I found out that the slow-down is due to the use of acos function, kind of, which I use to compute the rays’ angles.

So my rays’ angles have this form:

ray ith’s angle = theta + i*alpha, and i’m given cos(theta), sin(theta), and alpha.

So I lazily and naively use acos to compute theta from cos(theta) like this

theta = acos(cos(theta)) if sin(theta) >= 0 and -acos(cos(theta)) otherwise.

After that I compute ray ith’s angle from the above formula and then cos(angle), sin(angle) to give to optix trace.

This works fine for the low-resolution case but slow down (10x) in the high-resolution case when number of primitives doubles. Then I realize that I can compute my ray’s angle without acos, using a rotation of v = (cos(theta), sin(theta)) by angle i*alpha.
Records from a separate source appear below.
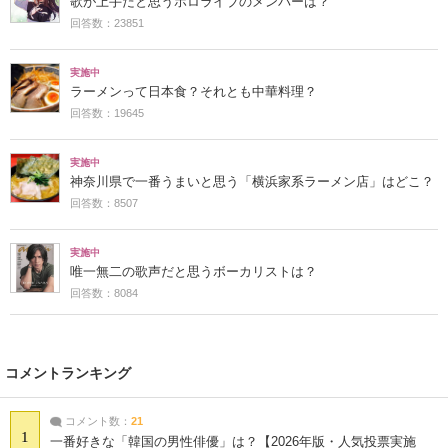
歌が上手だと思うホロライブのメンバーは？
回答数：23851
実施中
ラーメンって日本食？それとも中華料理？
回答数：19645
実施中
神奈川県で一番うまいと思う「横浜家系ラーメン店」はどこ？
回答数：8507
実施中
唯一無二の歌声だと思うボーカリストは？
回答数：8084
コメントランキング
コメント数：
21
1
一番好きな「韓国の男性俳優」は？【2026年版・人気投票実施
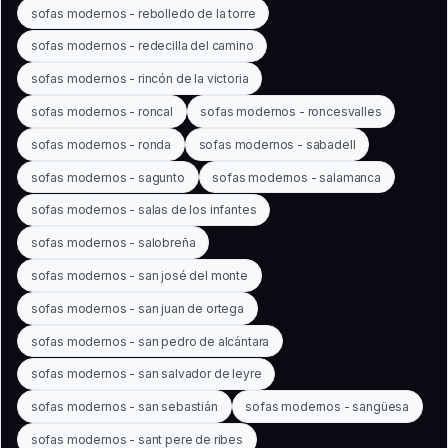
sofas modernos - rebolledo de la torre
sofas modernos - redecilla del camino
sofas modernos - rincón de la victoria
sofas modernos - roncal
sofas modernos - roncesvalles
sofas modernos - ronda
sofas modernos - sabadell
sofas modernos - sagunto
sofas modernos - salamanca
sofas modernos - salas de los infantes
sofas modernos - salobreña
sofas modernos - san josé del monte
sofas modernos - san juan de ortega
sofas modernos - san pedro de alcántara
sofas modernos - san salvador de leyre
sofas modernos - san sebastián
sofas modernos - sangüesa
sofas modernos - sant pere de ribes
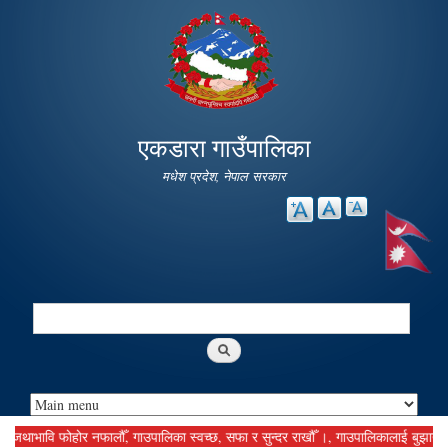
Skip to
main
content
एकडारा गाउँपालिका
मधेश प्रदेश, नेपाल सरकार
Search
Search form
भावि फोहोर नफालौँ, गाउपालिका स्वच्छ, सफा र सुन्दर राखौँ ।, गाउपालिकालाई बुझाउनु पर्ने 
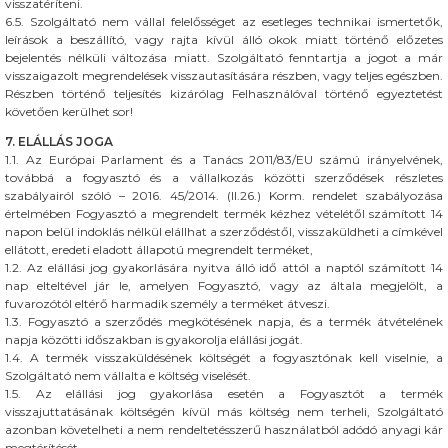
visszatéríteni.
6.5. Szolgáltató nem vállal felelősséget az esetleges technikai ismertetők,
leírások a beszállító, vagy rajta kívül álló okok miatt történő előzetes
bejelentés nélküli változása miatt. Szolgáltató fenntartja a jogot a már
visszaigazolt megrendelések visszautasítására részben, vagy teljes egészben.
Részben történő teljesítés kizárólag Felhasználóval történő egyeztetést
követően kerülhet sor!
7. ELÁLLÁS JOGA
1.1. Az Európai Parlament és a Tanács 2011/83/EU számú irányelvének,
továbbá a fogyasztó és a vállalkozás közötti szerződések részletes
szabályairól szóló – 2016. 45/2014. (II.26.) Korm. rendelet szabályozása
értelmében Fogyasztó a megrendelt termék kézhez vételétől számított 14
napon belül indoklás nélkül elállhat a szerződéstől, visszaküldheti a címkével
ellátott, eredeti eladott állapotú megrendelt terméket,
1.2. Az elállási jog gyakorlására nyitva álló idő attól a naptól számított 14
nap elteltével jár le, amelyen Fogyasztó, vagy az általa megjelölt, a
fuvarozótól eltérő harmadik személy a terméket átveszi.
1.3. Fogyasztó a szerződés megkötésének napja, és a termék átvételének
napja közötti időszakban is gyakorolja elállási jogát.
1.4. A termék visszaküldésének költségét a fogyasztónak kell viselnie, a
Szolgáltató nem vállalta e költség viselését.
1.5. Az elállási jog gyakorlása esetén a Fogyasztót a termék
visszajuttatásának költségén kívül más költség nem terheli, Szolgáltató
azonban követelheti a nem rendeltetésszerű használatból adódó anyagi kár
megtérítését.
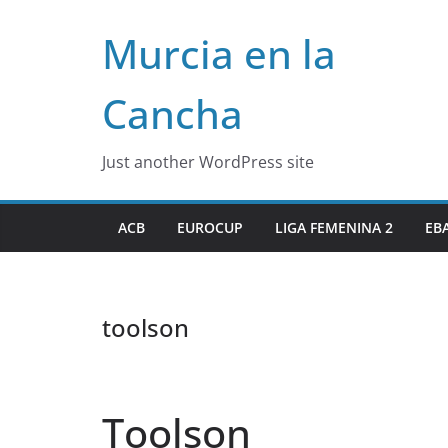
Skip
Murcia en la
to
content
Cancha
Just another WordPress site
ACB
EUROCUP
LIGA FEMENINA 2
EB
toolson
Toolson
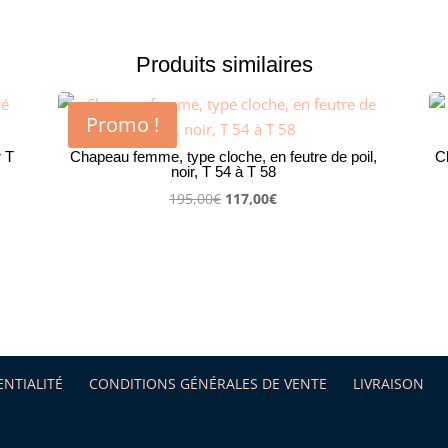
Produits similaires
Promo !
r T
Chapeau femme, type cloche, en feutre de poil,
C
noir, T 54 à T 58
Le
Le
195,00
€
117,00
€
prix
prix
initial
actuel
était :
est :
195,00€.
117,00€.
ENTIALITÉ
CONDITIONS GÉNÉRALES DE VENTE
LIVRAISON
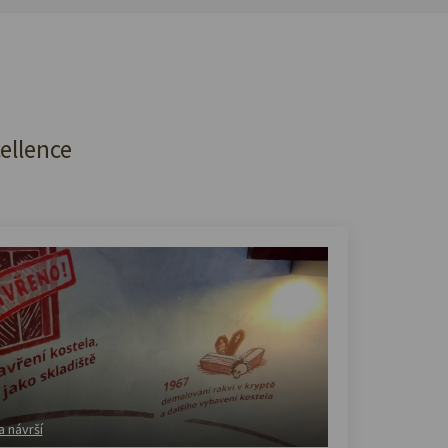
cellence
a návrší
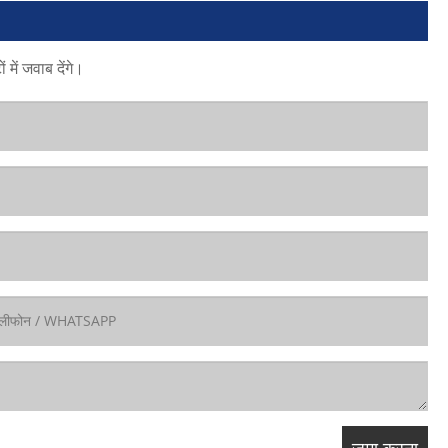
में जवाब देंगे।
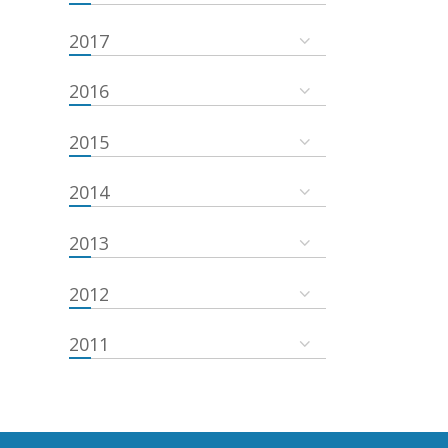
2017
2016
2015
2014
2013
2012
2011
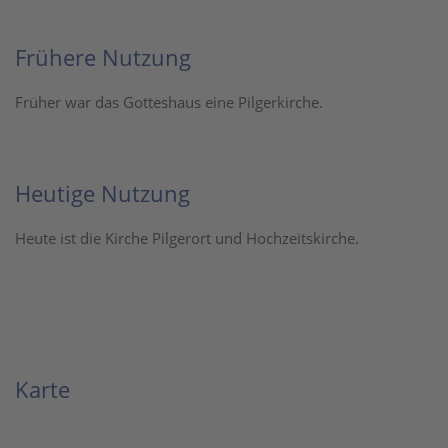
Frühere Nutzung
Früher war das Gotteshaus eine Pilgerkirche.
Heutige Nutzung
Heute ist die Kirche Pilgerort und Hochzeitskirche.
Karte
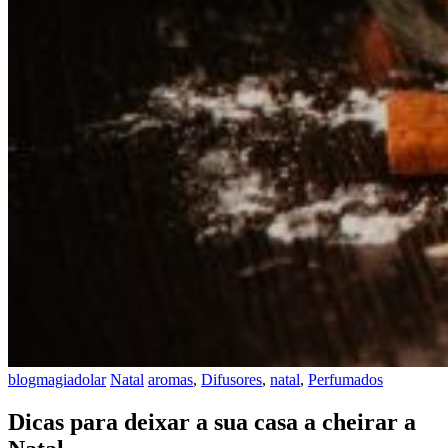
blogmagiadolar
Natal
aromas
,
Difusores
,
natal
,
Perfumados
Dicas para deixar a sua casa a cheirar a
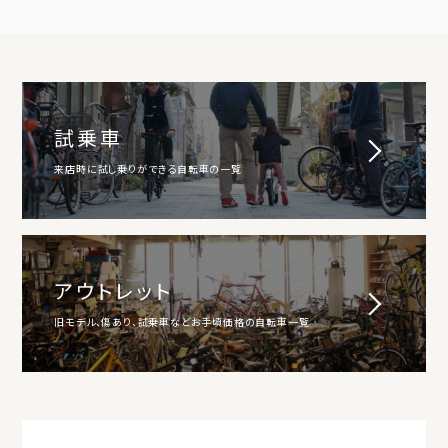
試乗車
来店時に試し乗りができる自転車の一覧
アウトレット
旧モデル、傷あり、試乗車などお手頃価格の自転車一覧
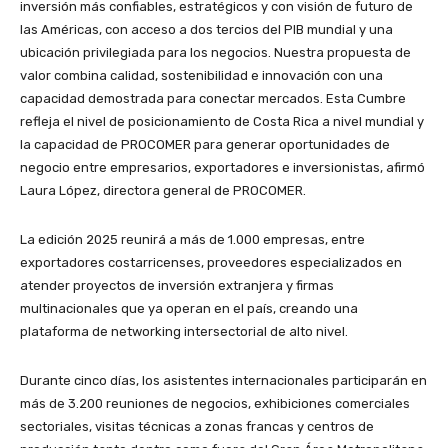
inversión más confiables, estratégicos y con visión de futuro de
las Américas, con acceso a dos tercios del PIB mundial y una
ubicación privilegiada para los negocios. Nuestra propuesta de
valor combina calidad, sostenibilidad e innovación con una
capacidad demostrada para conectar mercados. Esta Cumbre
refleja el nivel de posicionamiento
de Costa Rica
a nivel mundial y
la capacidad de PROCOMER para generar oportunidades de
negocio entre empresarios, exportadores e inversionistas, afirmó
Laura López, directora general de PROCOMER.
La edición 2025 reunirá a más de 1.000 empresas, entre
exportadores costarricenses, proveedores especializados en
atender proyectos de inversión extranjera y firmas
multinacionales que ya operan en el país, creando una
plataforma de networking intersectorial de alto nivel.
Durante cinco días, los asistentes internacionales participarán en
más de 3.200 reuniones de negocios, exhibiciones comerciales
sectoriales, visitas técnicas a zonas francas y centros de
Then the high-resolution case is not slow anymore.

I dont suspect anything special about the implementations of acos, sin, and cos, (is there?), so the fact that my old method (using acos) works fine for the low-resolution shapes but somehow slow down with higher-resolution says that something else is wrong with my input, ie cos(theta), sin(theta).

Also, in the process of profiling, I time the other parts too, like initialization of optix contex, building gas, creating modules, creating program groups, linking pipelines, and setting sbt. I notice that initialization of the context, building gas, and creating modules are most time consuming. Interestingly, their timings change (get faster), as I run my program many times. What’s the explanation for this? Is creating modules where/when optix kernels are compiled by JIT compilation?